Troubled bank’s founder to retire

The founder of Lynnwood’s City Bank will hand over control of the day-to-day operations at the end of 2009, a year which has proved troublesome for the bank.

Conrad Hanson, 67, who serves as City Bank’s chairman, president and CEO, announced Tuesday that he will retire at the end of this year. City Bank’s board named Martin L. Heimbigner, 51, as Hanson’s successor.

Like many community banks in Snohomish County, City Bank has felt the sting of the downturn in residential housing. The bank recorded a $60.8 million loss in 2008 and has lost $66.34 million through the third quarter of 2009. Federal and state authorities issued City Bank a cease and desist order in July, signalling the bank would be under close scrutiny by regulators.
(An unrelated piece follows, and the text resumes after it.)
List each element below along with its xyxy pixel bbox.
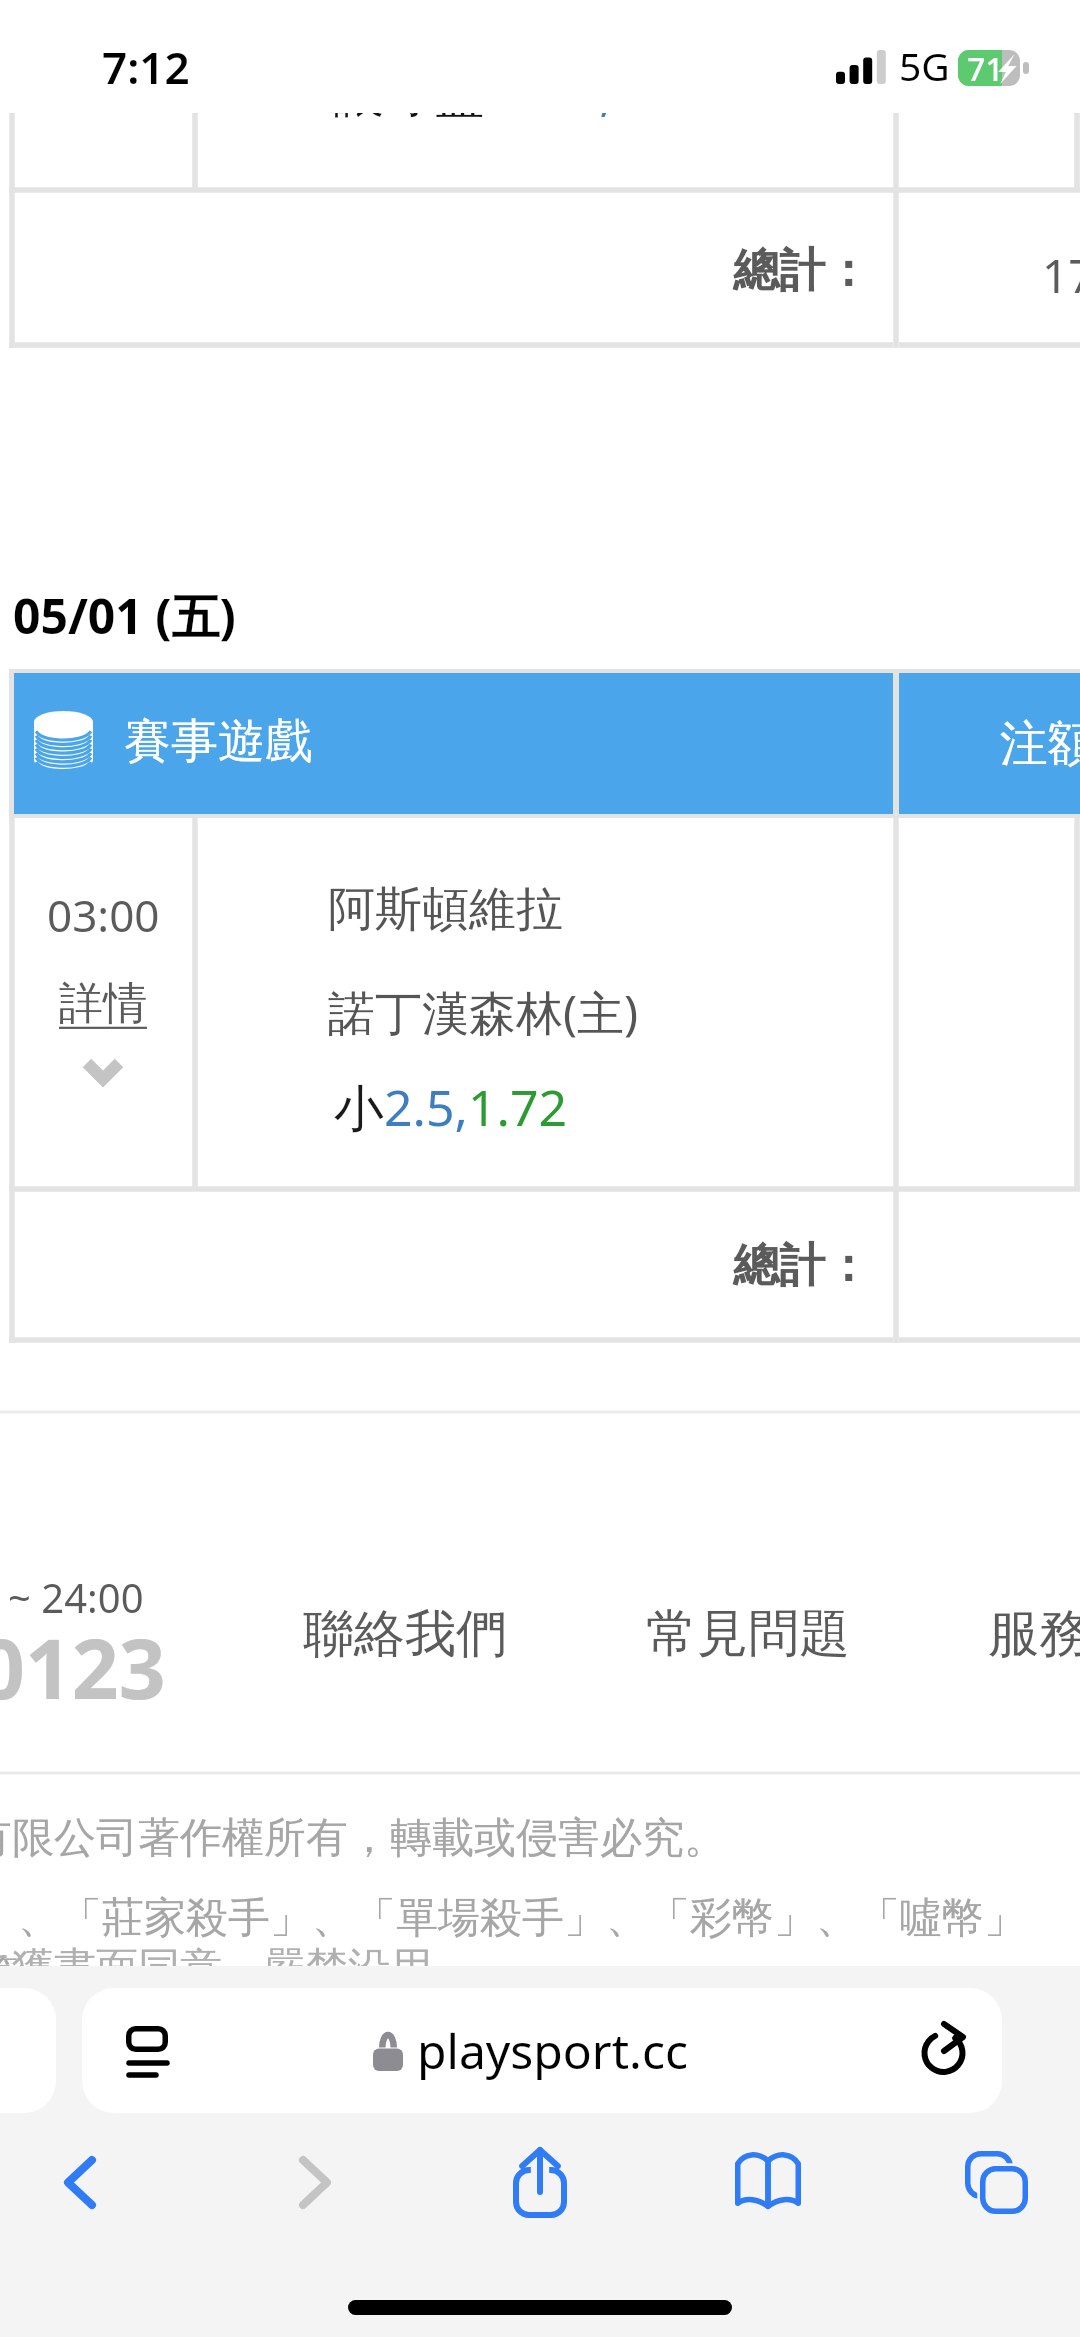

City Bank’s board of directors also elected James Carroll, 58, to serve as chief credit officer. Carroll already acts as City Bank’s executive vice president and is a board member.

Hanson, who has spent nearly 46 years in banking, founded City Bank in 1974. He will continue to serve as chairman of City Bank’s board until the bank’s annual shareholders’ meeting in May. Hanson expressed confidence in Heimbigner in a statement released late Tuesday.
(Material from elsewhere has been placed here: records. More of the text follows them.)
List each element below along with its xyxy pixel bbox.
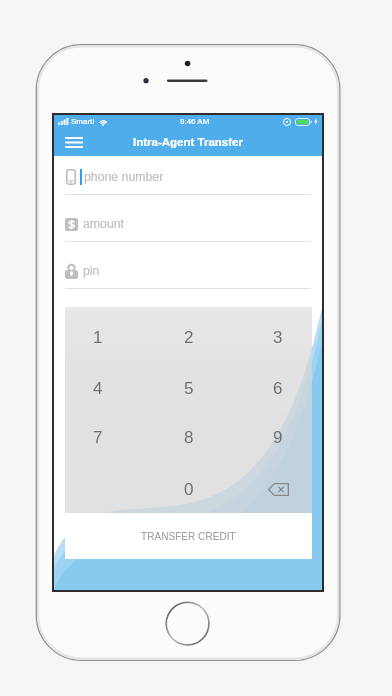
button[interactable]: phone number	[65, 162, 312, 192]
button[interactable]	[234, 410, 313, 461]
button[interactable]	[144, 359, 234, 411]
staticText: 9:46 AM	[180, 117, 210, 126]
button[interactable]: Backspace	[234, 461, 313, 513]
staticText: Intra-Agent Transfer	[133, 136, 243, 149]
staticText: phone number	[84, 170, 164, 184]
button[interactable]: TRANSFER CREDIT	[65, 513, 312, 559]
staticText: 8	[184, 428, 194, 447]
button[interactable]: Open navigation menu	[60, 130, 88, 154]
staticText: 3	[273, 328, 283, 347]
button[interactable]	[234, 359, 313, 411]
button[interactable]	[65, 359, 144, 411]
staticText: 1	[93, 328, 103, 347]
staticText: Smart!	[71, 117, 95, 126]
button[interactable]	[144, 461, 234, 513]
staticText: 6	[273, 379, 283, 398]
button[interactable]	[65, 307, 144, 359]
button[interactable]	[234, 307, 313, 359]
staticText: 7	[93, 428, 103, 447]
button[interactable]	[144, 307, 234, 359]
button[interactable]	[65, 410, 144, 461]
staticText: 0	[184, 480, 194, 499]
button[interactable]: pin	[65, 256, 312, 286]
staticText: pin	[83, 264, 100, 278]
staticText: 2	[184, 328, 194, 347]
staticText: TRANSFER CREDIT	[141, 531, 236, 542]
staticText: 4	[93, 379, 103, 398]
button[interactable]	[144, 410, 234, 461]
staticText: amount	[83, 217, 125, 231]
button[interactable]: amount	[65, 209, 312, 239]
staticText: 5	[184, 379, 194, 398]
staticText: 9	[273, 428, 283, 447]
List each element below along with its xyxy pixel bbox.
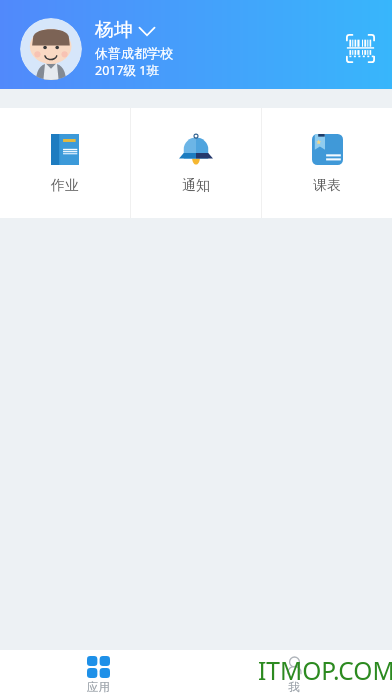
button[interactable]: Scan barcode <box>346 34 375 63</box>
staticText: 应用 <box>87 680 110 694</box>
button[interactable]: Profile avatar <box>20 18 82 80</box>
staticText: 课表 <box>313 177 341 195</box>
button[interactable]: 应用 <box>0 650 196 696</box>
button[interactable]: 作业 <box>0 108 130 218</box>
button[interactable]: 课表 <box>262 108 392 218</box>
staticText: 我 <box>288 680 300 694</box>
staticText: 作业 <box>51 177 79 195</box>
button[interactable]: 通知 <box>131 108 261 218</box>
staticText: 杨坤 <box>95 18 133 42</box>
staticText: 通知 <box>182 177 210 195</box>
button[interactable]: 我 <box>196 650 392 696</box>
staticText: ITMOP.COM <box>258 654 392 687</box>
staticText: 2017级 1班 <box>95 62 160 79</box>
staticText: 休普成都学校 <box>95 45 173 61</box>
“Marty has worked closely with me on a full-time basis over the past year as we have dealt with the bank’s challenges,” Hanson said.

City Bank has been selling roughly $20 million to $30 million of residential housing monthly. Through Dec. 18, the bank has sold 1,145 homes and lots worth over $334 million. Heimbigner will be responsible for implementing the plan for the bank with federal and state regulators.

“As the bank’s largest shareholder, I am fully supportive of (Heimbigner’s and Carroll’s) ability to profitably lead the bank in the future,” Hanson said. “As a part of that we are working on a capital raise and I have committed to invest an additional $3 million into that effort.”